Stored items
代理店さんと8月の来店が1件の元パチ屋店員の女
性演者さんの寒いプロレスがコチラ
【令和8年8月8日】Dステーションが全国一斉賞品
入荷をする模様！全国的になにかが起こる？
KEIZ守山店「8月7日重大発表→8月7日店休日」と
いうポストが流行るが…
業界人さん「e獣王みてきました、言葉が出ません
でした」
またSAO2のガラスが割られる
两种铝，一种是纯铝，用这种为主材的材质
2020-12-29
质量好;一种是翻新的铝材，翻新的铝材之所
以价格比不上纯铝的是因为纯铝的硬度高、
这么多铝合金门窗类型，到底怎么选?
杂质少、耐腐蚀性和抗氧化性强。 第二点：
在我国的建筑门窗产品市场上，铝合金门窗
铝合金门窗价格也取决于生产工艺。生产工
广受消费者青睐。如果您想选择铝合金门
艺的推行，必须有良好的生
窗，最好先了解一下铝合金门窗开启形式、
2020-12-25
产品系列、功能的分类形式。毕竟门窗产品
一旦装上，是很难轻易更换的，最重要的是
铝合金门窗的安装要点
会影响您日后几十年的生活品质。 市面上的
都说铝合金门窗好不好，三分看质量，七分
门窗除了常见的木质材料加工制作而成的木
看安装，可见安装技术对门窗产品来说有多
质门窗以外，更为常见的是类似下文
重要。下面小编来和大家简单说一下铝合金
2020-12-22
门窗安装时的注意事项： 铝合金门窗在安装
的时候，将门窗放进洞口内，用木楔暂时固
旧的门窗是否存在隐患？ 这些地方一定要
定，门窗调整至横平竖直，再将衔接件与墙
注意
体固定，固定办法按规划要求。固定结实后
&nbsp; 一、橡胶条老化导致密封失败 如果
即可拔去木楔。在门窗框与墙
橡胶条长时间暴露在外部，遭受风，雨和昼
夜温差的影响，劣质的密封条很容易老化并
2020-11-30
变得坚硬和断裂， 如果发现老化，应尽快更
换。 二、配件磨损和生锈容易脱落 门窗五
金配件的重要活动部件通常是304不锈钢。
---
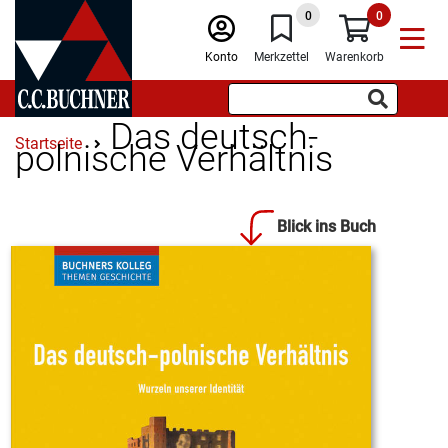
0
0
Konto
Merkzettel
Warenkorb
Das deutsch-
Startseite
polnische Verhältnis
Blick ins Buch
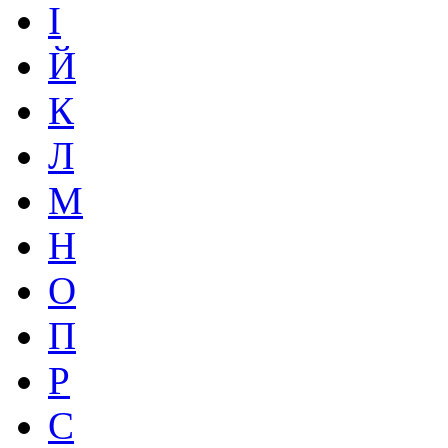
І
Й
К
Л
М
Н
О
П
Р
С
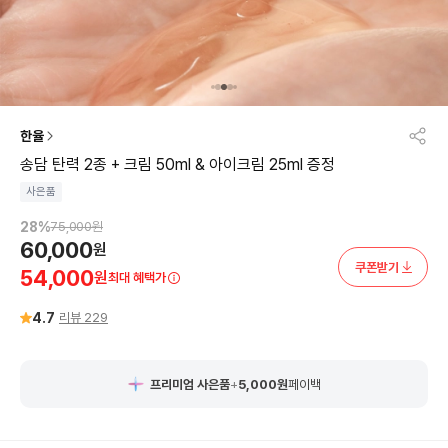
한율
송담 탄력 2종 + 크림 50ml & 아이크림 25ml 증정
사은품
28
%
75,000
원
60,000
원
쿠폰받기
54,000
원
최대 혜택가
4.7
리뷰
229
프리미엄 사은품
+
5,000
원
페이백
...
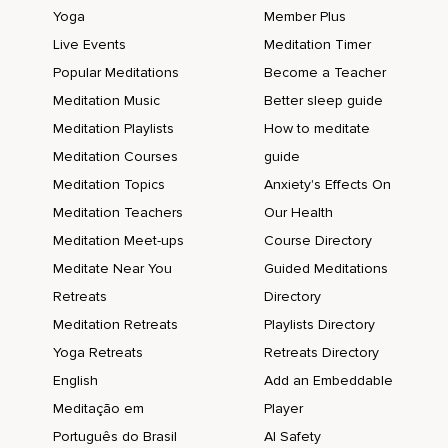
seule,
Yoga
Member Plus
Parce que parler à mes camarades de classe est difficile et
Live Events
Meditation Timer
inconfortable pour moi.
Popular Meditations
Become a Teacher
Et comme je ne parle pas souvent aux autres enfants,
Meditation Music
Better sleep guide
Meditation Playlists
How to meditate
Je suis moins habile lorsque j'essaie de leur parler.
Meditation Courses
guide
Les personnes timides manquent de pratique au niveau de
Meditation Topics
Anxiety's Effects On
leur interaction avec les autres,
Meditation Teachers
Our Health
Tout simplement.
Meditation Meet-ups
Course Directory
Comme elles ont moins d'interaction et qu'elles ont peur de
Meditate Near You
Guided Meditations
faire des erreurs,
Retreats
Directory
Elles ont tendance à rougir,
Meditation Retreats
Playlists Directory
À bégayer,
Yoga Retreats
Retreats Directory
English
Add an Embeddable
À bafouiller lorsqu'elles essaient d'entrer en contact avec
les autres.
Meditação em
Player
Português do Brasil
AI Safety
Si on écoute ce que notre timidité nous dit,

> [What is needed]:
Lines containing the word "Directory" are to be pulled from the records and copied.

> [Exercise output]:
Course Directory
Directory
Playlists Directory
Retreats Directory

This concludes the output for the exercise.